By Peter Smith
On 16th March, 1897 two men stood face to face in one of Chicago’s main squares, one pointing a revolver at the other. Shots were fired and the ‘victim’ fell to the round and then immediately stood up, totally unscathed. The watching crowd were convinced that either the bullets were blanks, or it was some sort of magnetic trick.
It was neither. It was a material produced by a Catholic priest, Casimer Zeglen, whose ambition had been to invent “a product of great helpfulness to the world.”

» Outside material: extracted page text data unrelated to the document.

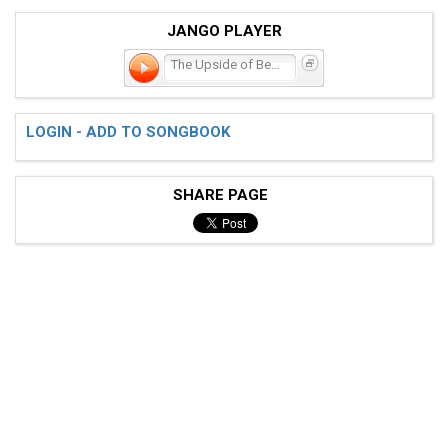
JANGO PLAYER
The Upside of Being Down
LOGIN - ADD TO SONGBOOK
SHARE PAGE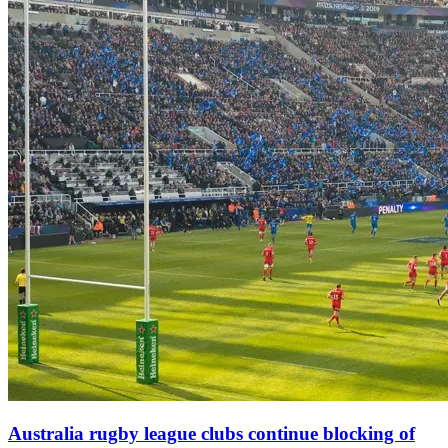
Australia rugby league clubs continue blocking of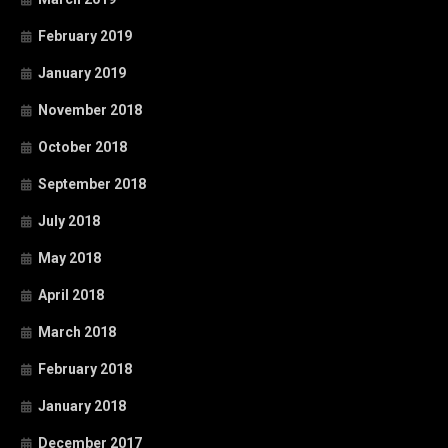
February 2019
January 2019
November 2018
October 2018
September 2018
July 2018
May 2018
April 2018
March 2018
February 2018
January 2018
December 2017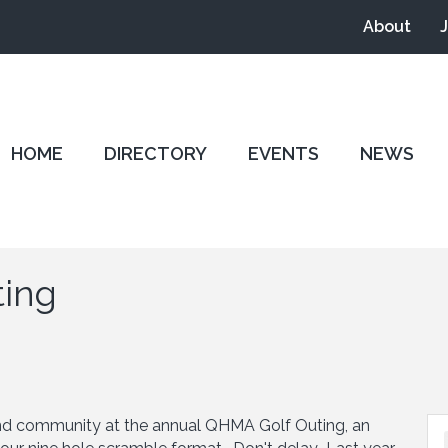
About
HOME
DIRECTORY
EVENTS
NEWS
ting
 and community at the annual QHMA Golf Outing, an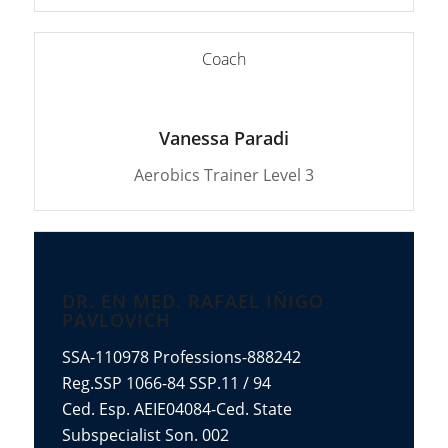
Coach
Vanessa Paradi
Aerobics Trainer Level 3
DR. EN MED. RAFAEL IÑIGO
PAVLOVICH
SSA-110978 Professions-888242
Reg.SSP 1066-84 SSP.11 / 94
Ced. Esp. AEIE04084-Ced. State
Subspecialist Son. 002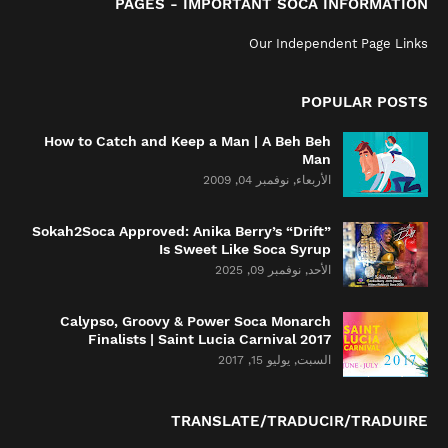
PAGES - IMPORTANT SOCA INFORMATION
Our Independent Page Links
POPULAR POSTS
How to Catch and Keep a Man | A Beh Beh
Man
الأربعاء, نوفمبر 04, 2009
Sokah2Soca Approved: Anika Berry’s “Drift”
Is Sweet Like Soca Syrup
الأحد, نوفمبر 09, 2025
Calypso, Groovy & Power Soca Monarch
Finalists | Saint Lucia Carnival 2017
السبت, يوليو 15, 2017
TRANSLATE/TRADUCIR/TRADUIRE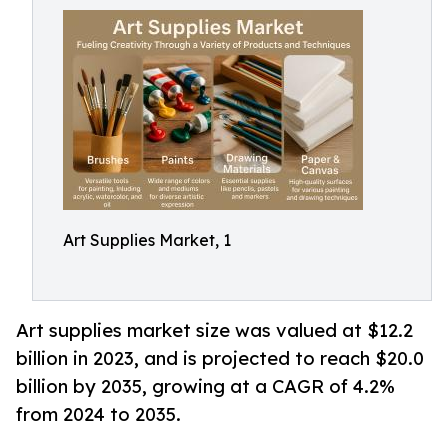
Art Supplies Market, 1
Art supplies market size was valued at $12.2
billion in 2023, and is projected to reach $20.0
billion by 2035, growing at a CAGR of 4.2%
from 2024 to 2035.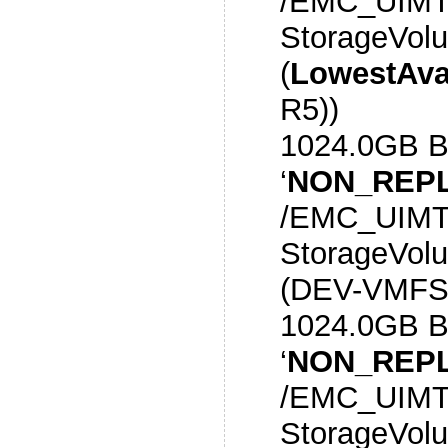
/EMC_UIMT
StorageVol
(
LowestAva
R5))
1024.0GB 
‘
NON_REPL
/EMC_UIMT
StorageVol
(DEV-VMFS
1024.0GB 
‘
NON_REPL
/EMC_UIMT
StorageVol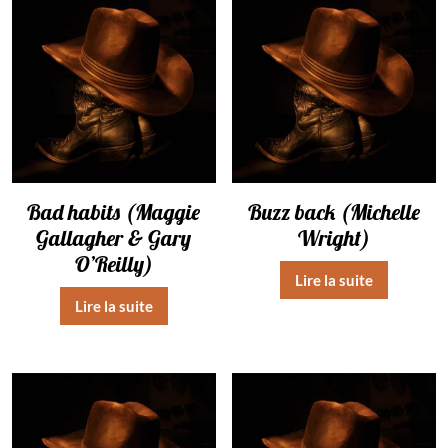
Bad habits (Maggie
Buzz back (Michelle
Gallagher & Gary
Wright)
O’Reilly)
Lire la suite
Lire la suite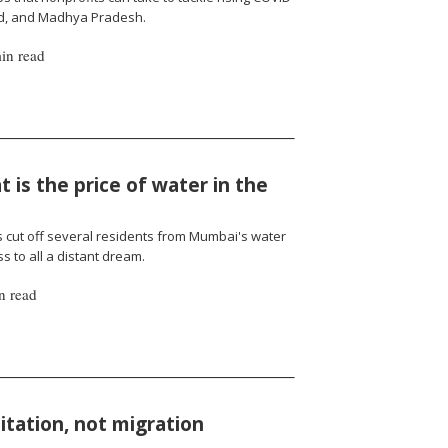
nd, and Madhya Pradesh.
in read
 is the price of water in the
cut off several residents from Mumbai's water
 to all a distant dream.
n read
oitation, not migration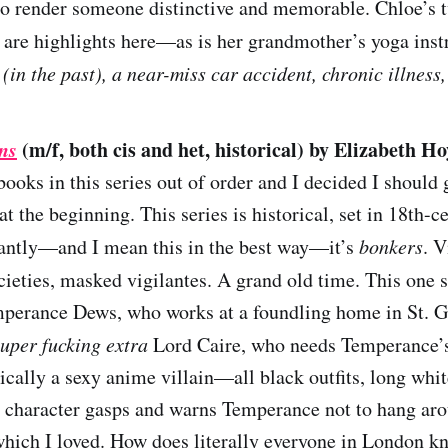
to render someone distinctive and memorable. Chloe’s t
are highlights here—as is her grandmother’s yoga inst
in the past), a near-miss car accident, chronic illness,
ns
(m/f, both cis and het, historical) by Elizabeth Ho
books in this series out of order and I decided I should 
 at the beginning. This series is historical, set in 18th-
antly—and I mean this in the best way—it’s
bonkers
. V
ocieties, masked vigilantes. A grand old time. This one 
perance Dews, who works at a foundling home in St. Gi
super fucking extra
Lord Caire, who needs Temperance’s 
ically a sexy anime villain—all black outfits, long wh
 character gasps and warns Temperance not to hang ar
which I loved. How does literally everyone in London k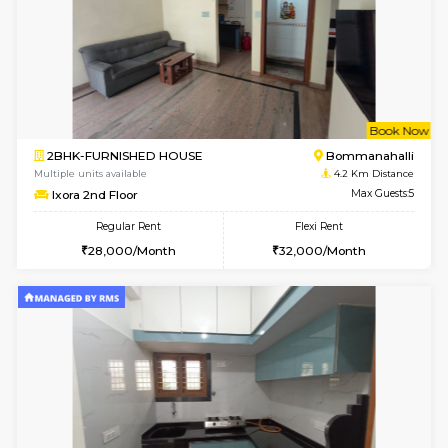
w
B
2BHK-FURNISHED HOUSE
Ar
Multiple units available
3.9 Km D
Prism 2nd Floor
Max G
Regular Rent
Flexi Rent
22,000/Month
26,000/Month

Born in Poland in 1869, Zeglen was deeply religious and from early childhood had felt his future would be in a monastic establishment. Despite parental objections, he entered the Resurrectionist Order in Lwow in 1887 and in 1890 he was sent to the United States to take up the position of Sacristan at St. Stanislaus Church in Chicago, the largest Polish church in the country with around 40,000 parishioners.
Whilst outwardly happy, he was also distraught by the many anarchist attacks on public figures and the many assassinations taking place, particularly that of Chicago Mayor, Henry Harrison.
He was convinced that there had to be some way of preventing such deaths from bullet wounds and in the weeks following Harrison’s death he experimented with several materials to find a solution. Yet, what he produced looked more like a medieval suit of armour than a lightweight vest.